Fulfil ye my joy, that ye be likeminded, having the (c) same love, [being] of one accord, of one mind.
(c) Equal love.
(2) Let this mind be in you, which was also in Christ Jesus:
(2) He sets before them a most perfect example of all modesty and sweet conduct, Christ Jesus, whom we ought to follow with all our might: who abased himself so much for our sakes, although he is above all, that he took upon himself the form of a servant, that is, our flesh, willingly subject to all weaknesses, even to the death of the cross.
Who, being in the (d) form of God, (e) thought it not robbery to be (f) equal with God:
(d) Such as God himself is, and therefore God, for there is no one in all parts equal to God but God himself.
(e) Christ, that glorious and everlasting God, knew that he might rightfully and lawfully not appear in the base flesh of man, but remain with majesty fit for God: yet he chose rather to debase himself.
(f) If the Son is equal with the Father, then is there of necessity an equality, which Arrius that heretic denies: and if the Son is compared to the Father, then is there a distinction of persons, which Sabellius that heretic denies.
But made himself of (g) no reputation, and took upon him the (h) form of a servant, and was made in the likeness of men:
(g) He brought himself from all things, as it were to nothing.
(h) By taking our manhood upon him.
(3) Wherefore God also hath highly exalted him, and given him a (i) name which is above every name:
(3) He shows the most glorious even of Christ's submission, to teach us that modesty is the true way to true praise and glory.

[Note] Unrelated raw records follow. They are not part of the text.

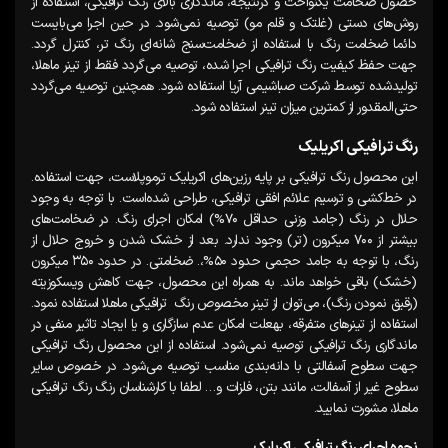
حصول ضخامت یکنواخت و درنتیجه، ماندگاری بالای رنگ ترافیکی، استفاده از
روش‌های دستی (غلتک و قلم مو) توصیه نمی‌شود. در حین اجرا می‌بایست
دائما ضخامت رنگ با استفاده از ضخامت‌سنج شانه‌ای رنگ تر، کنترل گردد.
جهت حفظ کیفیت رنگ ترافیکی اجرا شده، توصیه می‌گردد فقط از تینر ماهلا،
تولیدشده توسط شرکت صباشیمی آریا استفاده شود. همچنین توصیه می‌گردد
حتی‌المقدور از کمترین میزان تینر استفاده شود.
رنگ ترافیکی اکریلیک
این محصول رنگ ترافیکی بر پایه رزین‌های اکریلیک ترموپلاست، جهت استفاده.
در خط‌کشی و ترسیم علائم افقی ترافیکی، طراحی شده‌است. با توجه به وجود
حلال در رنگ (جامد وزنی حداقل ۷۰%) امکان اجرای رنگ. در ضخامت‌های
بیشتر از ۷۰۰ میکرون (تر) وجود ندارد. بعد از خشک‌ شدن و خروج حلال از
رنگ، با توجه به جامد حجمی حدود ۵۰%،. ضخامتی. در حدود ۳۵۰ میکرون
(خشک) باقی خواهد ماند. به همراه این محصول، جهت کاهش ویسکوزیته
(رقیق نمودن رنگ)، می‌توان از تینر مخصوص رنگ ترافیکی ماهلا استفاده نمود.
استفاده از تینرهای متفرقه، بهعلت امکان عدم سازگاری و یا ایجاد تاثیر منفی در
ماندگاری رنگ ترافیکی توصیه نمی‌شود. استفاده از این محصول رنگ ترافیکی
جهت سطوح آسفالتی با دانه‌بندی مناسب توصیه می‌شود. در خصوص سایر
سطوح غیر از آسفالت، مانند بتن، فلزات و… لطفا با کارشناسان رنگ رنگ ترافیکی
ماهلا، مشورت نمایید.
نحوه اجرای رنگ ترافیکی اکریلیک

(i) Dignity and high distinction, and that which accompanies it.
That at the name of Jesus (k) every knee should bow, of [things] in heaven, and [things] in earth, and [things] under the earth;
(k) All creatures will at length be subject to Christ.

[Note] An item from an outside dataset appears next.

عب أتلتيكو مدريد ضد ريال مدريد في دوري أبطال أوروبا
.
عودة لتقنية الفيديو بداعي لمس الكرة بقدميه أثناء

And [that] (l) every tongue should confess that Jesus Christ [is] Lord, to the glory of God the Father.
(l) Every nation.
(4) Wherefore, my beloved, as ye have always obeyed, not as in my presence only, but now much more in my absence, (m) work out your own salvation with fear and trembling.
(4) The conclusion: we must go on to salvation with humility and submission by the way of our vocation.
(m) He is said to make an end of his salvation who runs in the race of righteousness.
(5) For it is God which worketh in you both (n) to will and to do of [his] good pleasure.
(5) A most sure and grounded argument against pride, because we have nothing in us praiseworthy, but it comes from the free gift of God, and is outside of us, for we do not have ability or power, so much as to will well (much less to do well), except only by the free mercy of God.
(n) The reason why we are not statues; and yet we do not will well by nature, but only because God has made of our wicked will a good will.
(6) Do all things without murmurings and disputings:
(6) He describes modesty by the contrary effects of pride, teaching us that it is far both from all malicious and secret or inward hatred, and also from open contentions and brawlings.
(7) That ye may be blameless and harmless, the sons of God, without rebuke, in the midst of a crooked and perverse nation, among whom ye shine as lights in the world;
(7) To be short, he requires a life without fault, and pure, so that being enlightened with the word of God, they may shine in the darkness of this world.
Holding forth the (o) word of life; (8) that I may rejoice in the day of Christ, that I have not run in vain, neither laboured in vain.
(o) The Gospel is called the word of life, because of the effects which it produces. (8) Again he urges them forward, setting before them his true apostolic care that he had for them: in addition comforting them to the end that they should not be sorry for the greatness of his afflictions, no, not even if he should die to make perfect their sacrifice with his blood, as it were with a drink offering.
Yea, and if I be offered upon the (p) sacrifice and service of your faith, I joy, and rejoice with you all.
(p) As if he said, I brought you Philippians to Christ, and my desire is that you present yourselves a living sacrifice to him, and then it will not grieve me to be offered up as a drink offering, to accomplish this your spiritual offering.
(9) But I trust in the Lord Jesus to send Timotheus shortly unto you, that I also may be of (q) good comfort, when I know your state.
(9) Moreover, he strengthens and encourages their minds both by sending back Epaphroditus to them, whose fidelity towards them, and great pains in helping him, he commends: and also promising to send Timothy shortly to them, by whose presence they will receive great benefit. And he hopes also himself to come shortly to them, if God wills.
(q) May be confirmed in the joy of my mind.
For (r) all seek their own, not the things which are Jesus Christ's.
(r) The most part.
Because for the (s) work of Christ he was nigh unto death, not regarding his life, to supply your lack of service toward me.
(s) He calls here the work of Christ the visiting of Christ, being poor and in bonds in the person of Paul.